The first thing to plan is the party schedule. Nothing is as boring as a bunch of people standing around in a room making small talk. Granted, Schlock fan small talk is far more interesting than the regular kind, but still. Things need to happen or everyone will get bored. One of the simplest ways to occupy guests at a party is to feed them. We’ve always done this at Dragon’s Keep, we’ll do it for this party as well. With our first book parties, I tried to be fancy about the food. I brought table cloths and serving dishes. We tried to give the food table real class. Subsequent book parties taught us that we got a far more enthusiastic response from boxes of pizza than we did from beautifully displayed little sandwiches and cream puffs. So for this party we’ll be ordering in Pizza. I’m still trying to decide whether to order two large batches or three medium sized ones. Some of that will depend on budgetary calculations. It will also depend upon having a volunteer willing to meet the pizza guy in the lobby. I’ll be too busy running things to leave and wait for food to arrive. The current plan is for pizza to arrive at 4 pm and 5 pm. This leaves a significant gap during which not much happens. We’ll fill those gaps by having prize drawings at 4:30 and 5:30. Or maybe drawings will happen every 15 minutes. Thus is the schedule set.

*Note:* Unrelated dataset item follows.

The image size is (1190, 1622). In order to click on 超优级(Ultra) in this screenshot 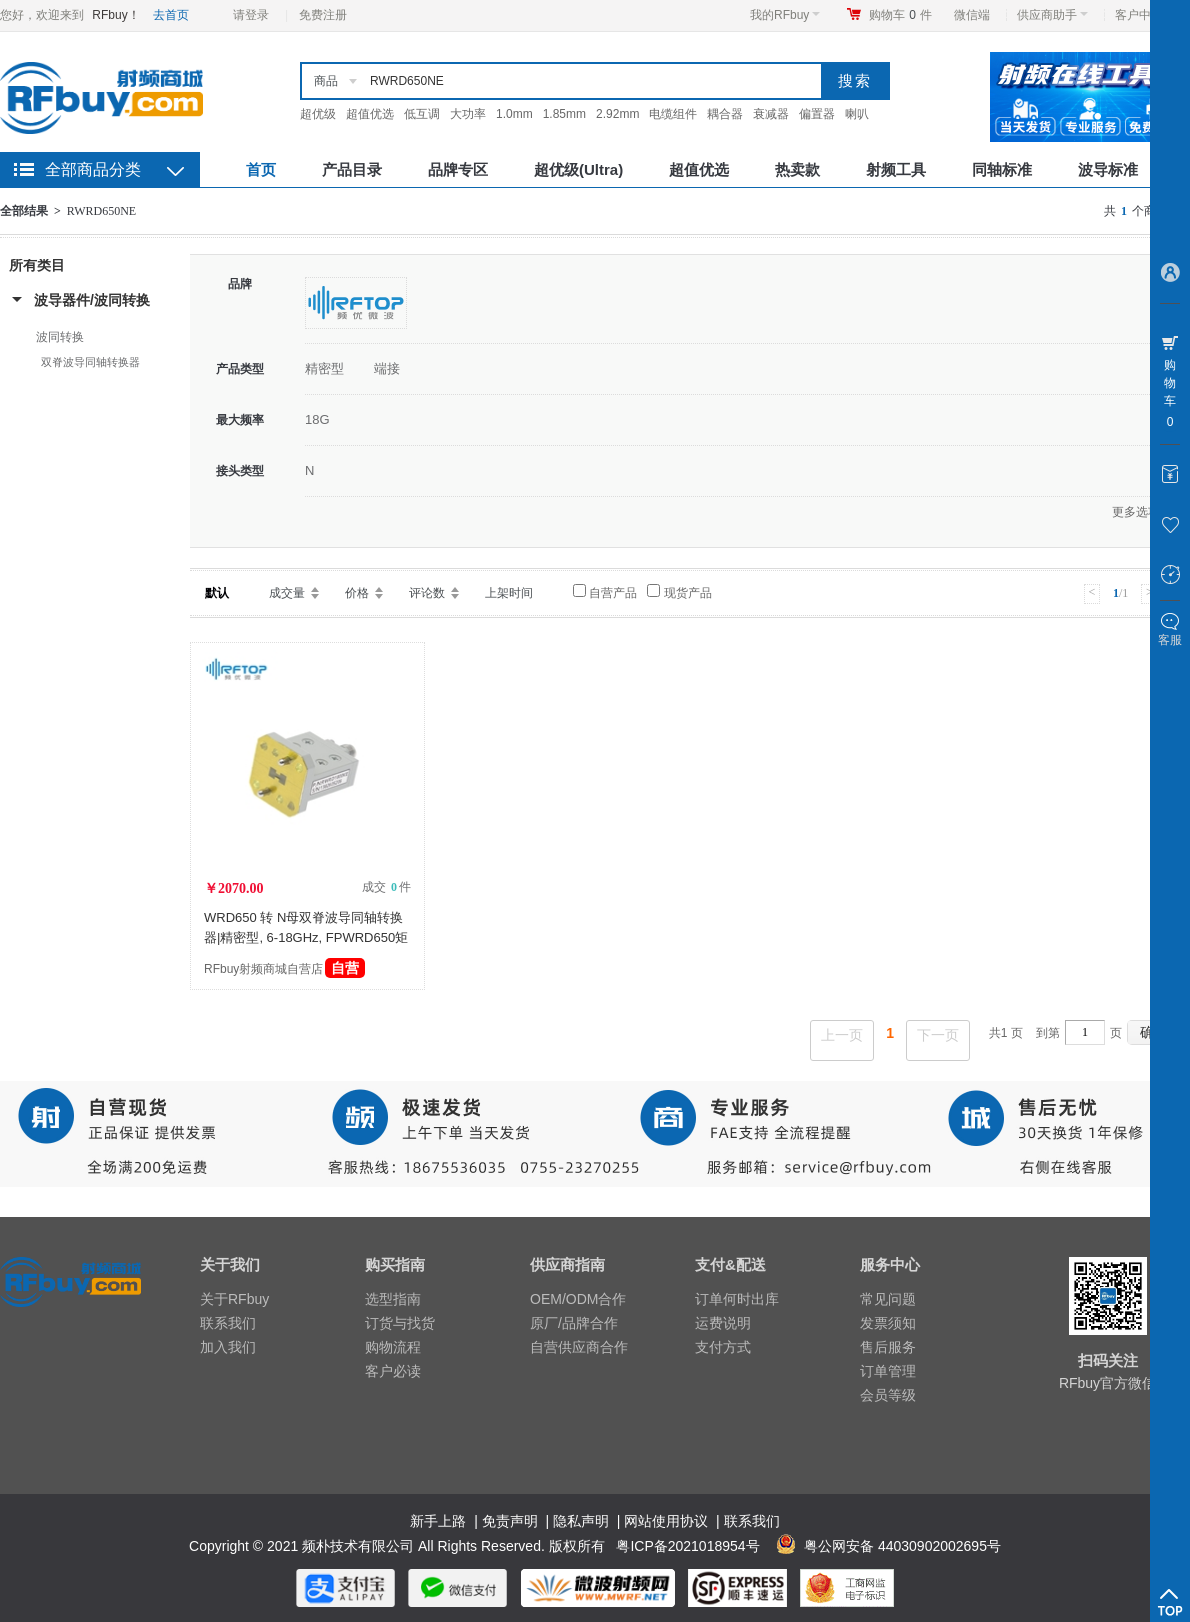 , I will do `click(578, 169)`.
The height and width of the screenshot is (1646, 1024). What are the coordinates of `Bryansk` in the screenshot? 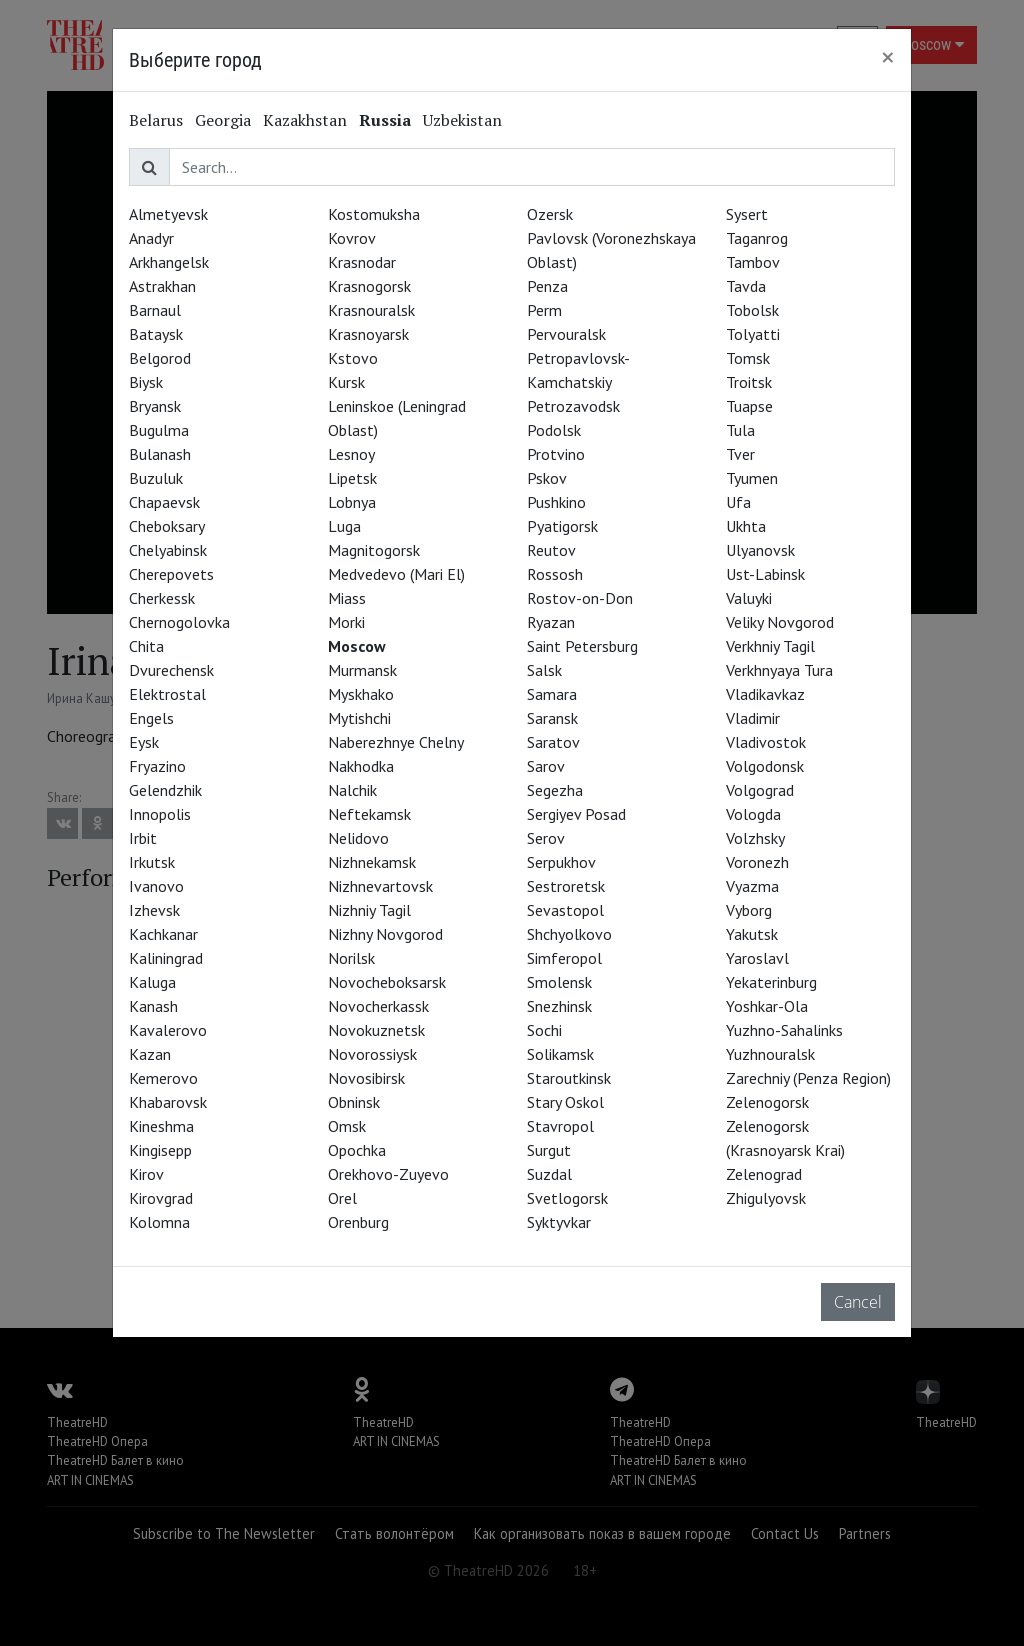 It's located at (155, 406).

Set up will require some attention from me. Unfortunately I will not get a chance to really survey the room until the day before the party. I’ve been in the room before at past conventions, but at that point I was not looking at the room with an eye to running an event there. The biggest concern is traffic flow. We need to have a food table, a signing table, and a cashier table. We’ll need to organize these things in a way so that lines will not collide with each other. We want to make it easy for people to get their book signed and go socialize around the food. Fortunately there is a lobby space just outside the room. We’ll probably set up the signing out there and then have the food and prizes inside the room. Pizza will not be the only food. I’ll be making a Sam’s Club run earlier in the day to fill out the table and make sure that there is plenty for people to eat. The set-up hour is when I will haul this food from our room and get it all laid out. I’ll also need to hang the banners and signs so that everyone knows why there is free food. And there will be merchandise to set up as well.

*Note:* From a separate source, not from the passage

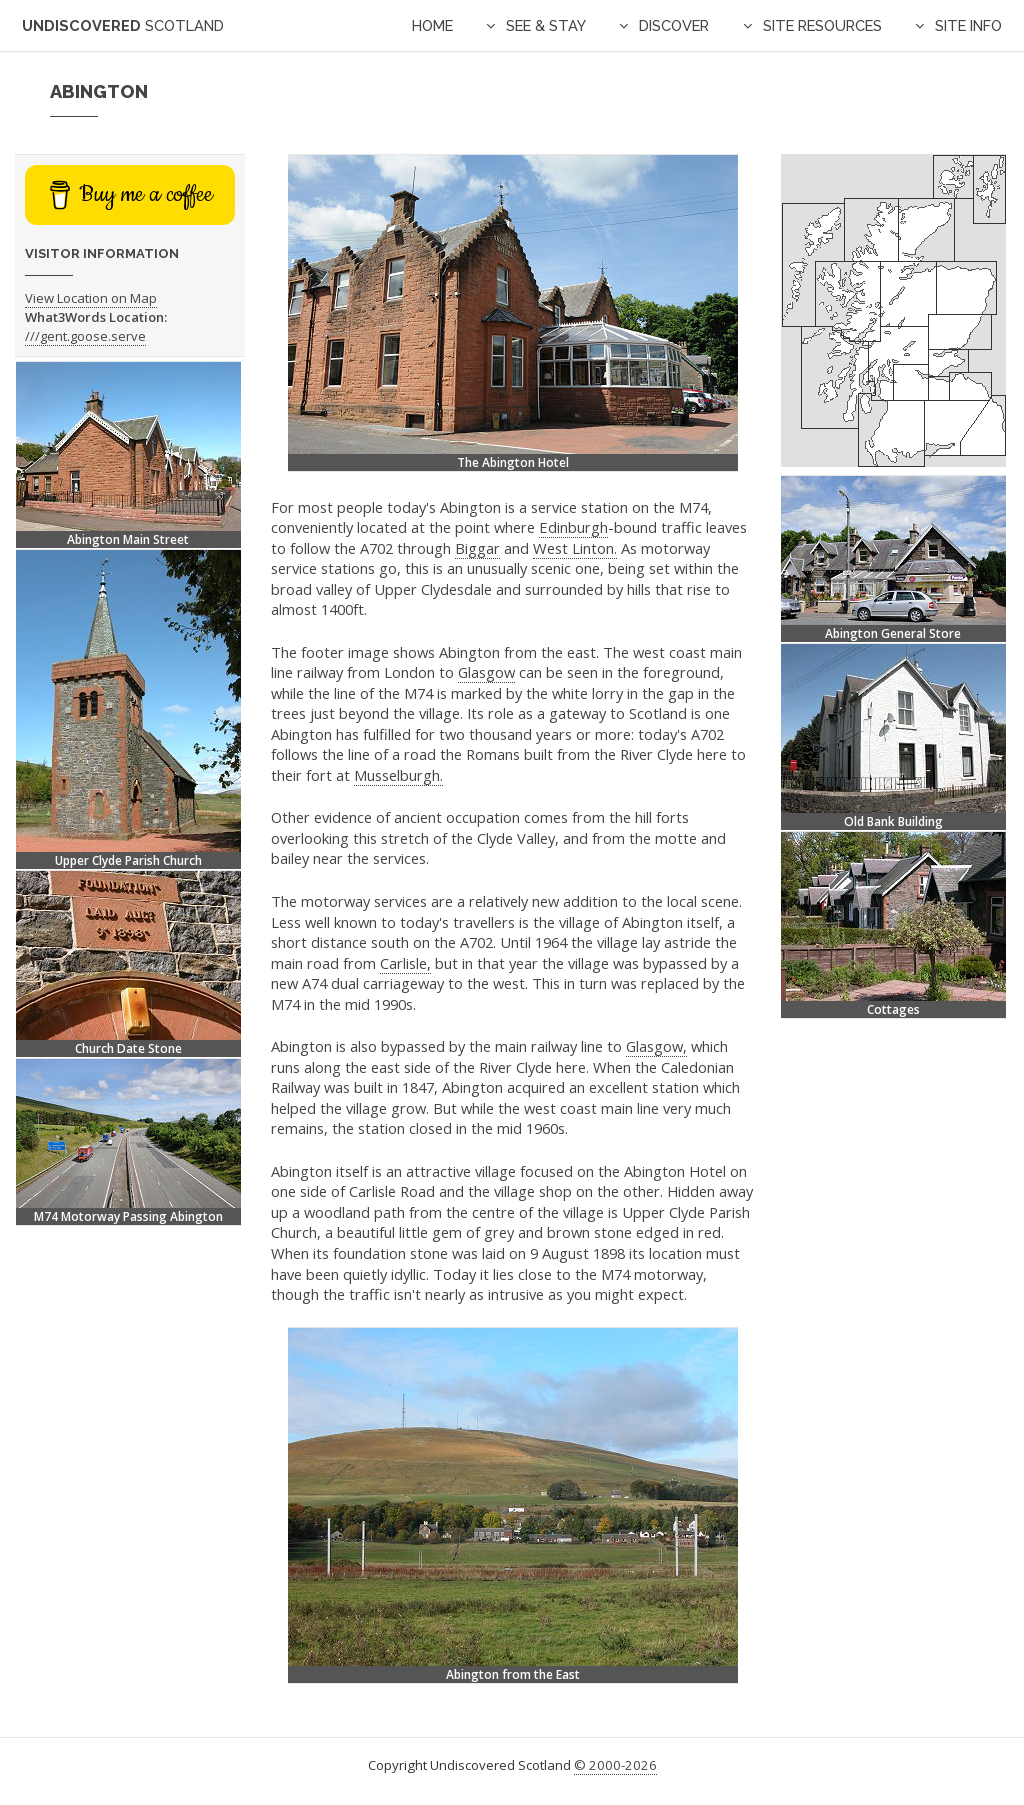  I want to click on West Linton., so click(575, 548).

During the actual party I’ll have to shanghai some helpers. Howard will be completely occupied signing books and talking with fans. I could in theory run everything else myself, but that is a recipe for me collapsing in a frazzled heap. Running the party will probably take three people: Someone to be a cashier, someone to do the drawings for door prizes, someone to monitor the food table and guide the pizza delivery persons. Fortunately at an open-house style event such as this, I don’t have to run around introducing everyone to each other. My hostess duties are limited to making sure that things happen on schedule and making sure that everyone feels welcomed.

So now that is all sorted in my brain. Unfortunately my brain is going to continue to pick at the plan and revise it many times in the next week. But I’ve a plot to foil my fretting brain. I will distract it with the arrival of 5000 shiny books and 2000 shiny slipcases. Or is this fretting over the party actually distracting me from fretting over the arrival of books?